Might someone else be persuaded to add that support? or maybe there's some other temporary workaround that we could use for now?
------- Comment #90 From 2012-02-07 17:22:45 PST -------
(In reply to comment #89)
> (In reply to comment #88)
> > 
> > > Any thoughts on the gtk issues?
> > 
> > Maybe you need to modify CodeGeneratorGObject.pm so that it supports SerializedScriptValue with [CachedAttribute] IDL.
> 
> That looks non-trivial (at least for someone with zero knowledge of GObject, like me). I haven't even managed to build the gtk port on my mac.
> 
> Might someone else be persuaded to add that support? or maybe there's some other temporary workaround that we could use for now?

OK, I'll make a change in bug 78059, which might solve your issue.
------- Comment #91 From 2012-02-07 17:24:46 PST -------
> Might someone else be persuaded to add that support? or maybe there's some other temporary workaround that we could use for now?

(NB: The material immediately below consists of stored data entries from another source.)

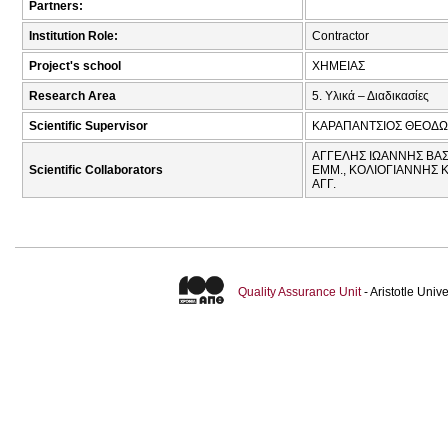
Partners:
Institution Role:
Contractor
Project's school
ΧΗΜΕΙΑΣ
Research Area
5. Υλικά – Διαδικασίες
Scientific Supervisor
ΚΑΡΑΠΑΝΤΣΙΟΣ ΘΕΟΔΩ
ΑΓΓΕΛΗΣ ΙΩΑΝΝΗΣ ΒΑΣ.
Scientific Collaborators
ΕΜΜ., ΚΟΛΙΟΓΙΑΝΝΗΣ 
ΑΓΓ.
Quality Assurance Unit
- Aristotle Uni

We could ifdef this feature not to be available in LANGUAGE_GOBJECT (or whatever the preprocessor variable is called).
------- Comment #92 From 2012-02-07 17:34:26 PST -------
(In reply to comment #90)
> (In reply to comment #89)
> > (In reply to comment #88)
> > > 
> > > > Any thoughts on the gtk issues?
> > > 
> > > Maybe you need to modify CodeGeneratorGObject.pm so that it supports SerializedScriptValue with [CachedAttribute] IDL.
> > 
> > That looks non-trivial (at least for someone with zero knowledge of GObject, like me). I haven't even managed to build the gtk port on my mac.
> > 
> > Might someone else be persuaded to add that support? or maybe there's some other temporary workaround that we could use for now?
> 
> OK, I'll make a change in bug 78059, which might solve your issue.

Thanks!

I'll fix the tests and upload a new patch once that one has landed.
------- Comment #93 From 2012-02-08 00:17:07 PST -------
Created an attachment (id=126022) [details]
Fixed tests
------- Comment #94 From 2012-02-08 00:18:41 PST -------
Let's wait for the bot results:-)
------- Comment #95 From 2012-02-08 00:46:26 PST -------
All green this time :D
------- Comment #96 From 2012-02-08 02:39:27 PST -------
(From update of attachment 126022 [details])
Clearing flags on attachment: 126022

Committed r107058: <http://trac.webkit.org/changeset/107058>
------- Comment #97 From 2012-02-08 02:39:40 PST -------
All reviewed patches have been landed.  Closing bug.